What is needed is an exact transcription of every entry below, with the pictures left out.

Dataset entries
====
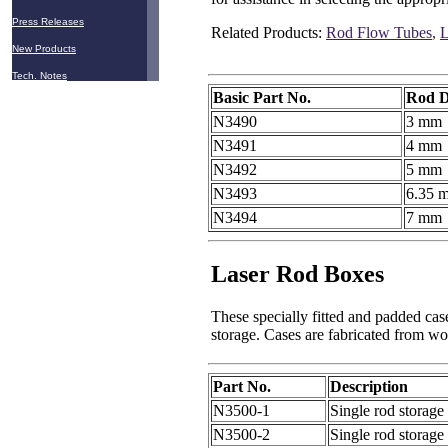
Press Releases
Related Products:
Rod Flow Tubes
,
L
New Products
Tech. Notes
Basic Part No.
Rod D
N3490
3 mm
N3491
4 mm
N3492
5 mm
N3493
6.35 
N3494
7 mm
Laser Rod Boxes
These specially fitted and padded cas
storage. Cases are fabricated from wo
Part No.
Description
N3500-1
Single rod storag
N3500-2
Single rod storag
====
=== RESPONSE TO THE EXERCISE ===
Press Releases
Related Products:
Rod Flow Tubes
,
L
New Products
Tech. Notes
Basic Part No.
Rod D
N3490
3 mm
N3491
4 mm
N3492
5 mm
N3493
6.35 
N3494
7 mm
Laser Rod Boxes
These specially fitted and padded cas
storage. Cases are fabricated from wo
Part No.
Description
N3500-1
Single rod storag
N3500-2
Single rod storag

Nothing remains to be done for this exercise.